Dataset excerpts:
----------------
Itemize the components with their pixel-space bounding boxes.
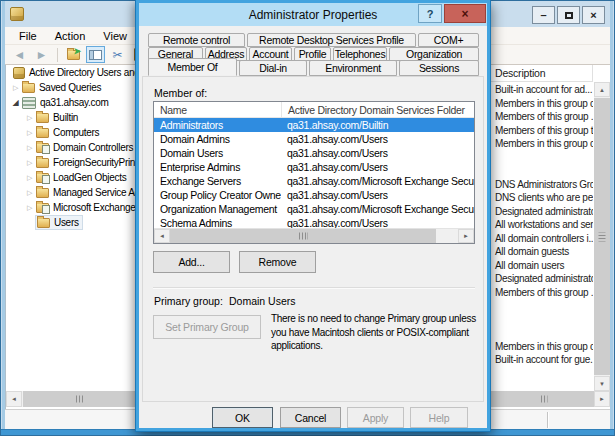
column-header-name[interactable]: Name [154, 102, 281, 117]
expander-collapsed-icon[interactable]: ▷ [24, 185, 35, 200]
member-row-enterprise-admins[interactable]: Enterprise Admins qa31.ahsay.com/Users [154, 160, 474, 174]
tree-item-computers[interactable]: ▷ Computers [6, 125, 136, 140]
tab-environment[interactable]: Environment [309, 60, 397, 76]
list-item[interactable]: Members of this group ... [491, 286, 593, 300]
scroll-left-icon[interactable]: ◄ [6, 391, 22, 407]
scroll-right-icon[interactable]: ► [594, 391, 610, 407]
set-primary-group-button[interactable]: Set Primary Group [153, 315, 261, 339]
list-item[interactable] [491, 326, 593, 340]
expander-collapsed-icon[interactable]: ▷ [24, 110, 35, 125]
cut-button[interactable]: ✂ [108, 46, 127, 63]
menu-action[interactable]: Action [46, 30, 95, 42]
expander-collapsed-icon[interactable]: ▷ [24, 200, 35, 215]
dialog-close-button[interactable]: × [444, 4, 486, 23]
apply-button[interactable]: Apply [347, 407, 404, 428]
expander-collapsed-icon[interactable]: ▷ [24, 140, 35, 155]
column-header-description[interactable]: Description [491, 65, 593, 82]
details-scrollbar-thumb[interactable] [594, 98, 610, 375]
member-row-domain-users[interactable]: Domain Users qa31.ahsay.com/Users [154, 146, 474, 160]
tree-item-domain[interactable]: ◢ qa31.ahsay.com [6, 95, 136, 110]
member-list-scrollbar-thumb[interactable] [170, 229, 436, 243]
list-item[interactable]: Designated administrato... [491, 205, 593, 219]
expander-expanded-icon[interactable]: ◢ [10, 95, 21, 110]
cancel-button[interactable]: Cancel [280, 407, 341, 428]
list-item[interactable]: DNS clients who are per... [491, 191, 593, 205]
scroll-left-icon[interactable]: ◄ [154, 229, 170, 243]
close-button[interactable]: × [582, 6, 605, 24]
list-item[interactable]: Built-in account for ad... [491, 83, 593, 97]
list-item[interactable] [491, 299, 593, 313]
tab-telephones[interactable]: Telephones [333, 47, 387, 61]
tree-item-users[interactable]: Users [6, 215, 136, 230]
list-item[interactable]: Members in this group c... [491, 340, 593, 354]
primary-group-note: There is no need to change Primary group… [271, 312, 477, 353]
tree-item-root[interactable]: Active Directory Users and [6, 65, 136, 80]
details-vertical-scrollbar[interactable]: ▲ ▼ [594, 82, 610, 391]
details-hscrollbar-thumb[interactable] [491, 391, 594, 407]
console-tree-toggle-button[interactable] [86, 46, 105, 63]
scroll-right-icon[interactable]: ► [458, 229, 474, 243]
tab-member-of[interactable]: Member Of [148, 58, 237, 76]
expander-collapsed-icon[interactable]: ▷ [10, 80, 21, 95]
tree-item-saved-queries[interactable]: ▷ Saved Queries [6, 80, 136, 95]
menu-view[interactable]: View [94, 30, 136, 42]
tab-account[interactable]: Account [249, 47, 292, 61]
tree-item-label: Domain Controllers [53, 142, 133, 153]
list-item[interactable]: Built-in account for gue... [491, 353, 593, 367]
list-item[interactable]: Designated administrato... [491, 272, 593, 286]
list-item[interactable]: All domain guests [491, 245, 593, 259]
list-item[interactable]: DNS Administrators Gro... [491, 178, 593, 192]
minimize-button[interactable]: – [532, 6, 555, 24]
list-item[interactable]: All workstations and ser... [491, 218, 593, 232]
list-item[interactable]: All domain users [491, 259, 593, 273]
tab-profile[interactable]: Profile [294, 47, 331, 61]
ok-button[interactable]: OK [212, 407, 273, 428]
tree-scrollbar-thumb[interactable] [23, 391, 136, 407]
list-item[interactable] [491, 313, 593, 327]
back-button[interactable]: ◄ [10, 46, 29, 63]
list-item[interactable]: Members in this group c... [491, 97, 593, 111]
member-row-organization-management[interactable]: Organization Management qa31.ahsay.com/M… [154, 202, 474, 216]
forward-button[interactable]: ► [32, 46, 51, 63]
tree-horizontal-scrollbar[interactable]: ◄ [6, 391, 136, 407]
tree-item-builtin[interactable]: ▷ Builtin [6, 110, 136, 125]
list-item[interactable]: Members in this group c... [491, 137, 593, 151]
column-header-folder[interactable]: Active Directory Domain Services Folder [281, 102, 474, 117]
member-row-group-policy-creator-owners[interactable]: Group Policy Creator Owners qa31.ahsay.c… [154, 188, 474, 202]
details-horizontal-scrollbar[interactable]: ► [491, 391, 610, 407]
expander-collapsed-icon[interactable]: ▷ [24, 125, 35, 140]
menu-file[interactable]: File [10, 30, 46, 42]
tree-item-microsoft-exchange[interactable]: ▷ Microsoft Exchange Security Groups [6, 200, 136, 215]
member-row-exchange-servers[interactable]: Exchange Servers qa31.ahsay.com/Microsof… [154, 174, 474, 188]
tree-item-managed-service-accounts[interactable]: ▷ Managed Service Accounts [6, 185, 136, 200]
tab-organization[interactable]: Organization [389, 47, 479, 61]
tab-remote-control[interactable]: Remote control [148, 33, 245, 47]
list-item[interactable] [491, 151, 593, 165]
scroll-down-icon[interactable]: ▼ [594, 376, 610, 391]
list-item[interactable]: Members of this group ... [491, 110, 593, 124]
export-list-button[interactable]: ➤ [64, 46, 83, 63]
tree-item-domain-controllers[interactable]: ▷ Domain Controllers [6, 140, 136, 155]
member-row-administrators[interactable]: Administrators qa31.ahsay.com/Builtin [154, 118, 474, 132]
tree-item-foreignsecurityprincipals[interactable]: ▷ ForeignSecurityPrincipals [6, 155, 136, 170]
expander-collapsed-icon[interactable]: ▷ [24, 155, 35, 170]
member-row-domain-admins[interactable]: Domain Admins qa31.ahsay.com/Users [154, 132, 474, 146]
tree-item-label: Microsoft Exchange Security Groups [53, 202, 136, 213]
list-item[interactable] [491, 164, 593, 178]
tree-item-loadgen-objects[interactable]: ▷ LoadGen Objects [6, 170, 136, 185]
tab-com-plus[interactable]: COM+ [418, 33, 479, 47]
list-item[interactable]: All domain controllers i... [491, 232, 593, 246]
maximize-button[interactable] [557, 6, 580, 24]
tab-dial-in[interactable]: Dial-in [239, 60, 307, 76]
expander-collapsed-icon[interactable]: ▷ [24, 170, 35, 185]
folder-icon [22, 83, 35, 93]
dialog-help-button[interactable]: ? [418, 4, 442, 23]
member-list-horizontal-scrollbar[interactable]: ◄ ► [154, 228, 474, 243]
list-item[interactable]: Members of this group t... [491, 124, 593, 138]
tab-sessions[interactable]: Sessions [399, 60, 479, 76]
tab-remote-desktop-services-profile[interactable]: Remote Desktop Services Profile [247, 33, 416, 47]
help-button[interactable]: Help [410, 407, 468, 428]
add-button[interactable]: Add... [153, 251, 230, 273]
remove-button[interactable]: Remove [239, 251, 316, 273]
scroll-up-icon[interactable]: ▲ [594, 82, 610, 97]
----------------
- [What needs to be done]:
Filter the records above and return every line that holds the word "close".

- [Result for this exercise]:
dialog-close-button[interactable]: × [444, 4, 486, 23]
close-button[interactable]: × [582, 6, 605, 24]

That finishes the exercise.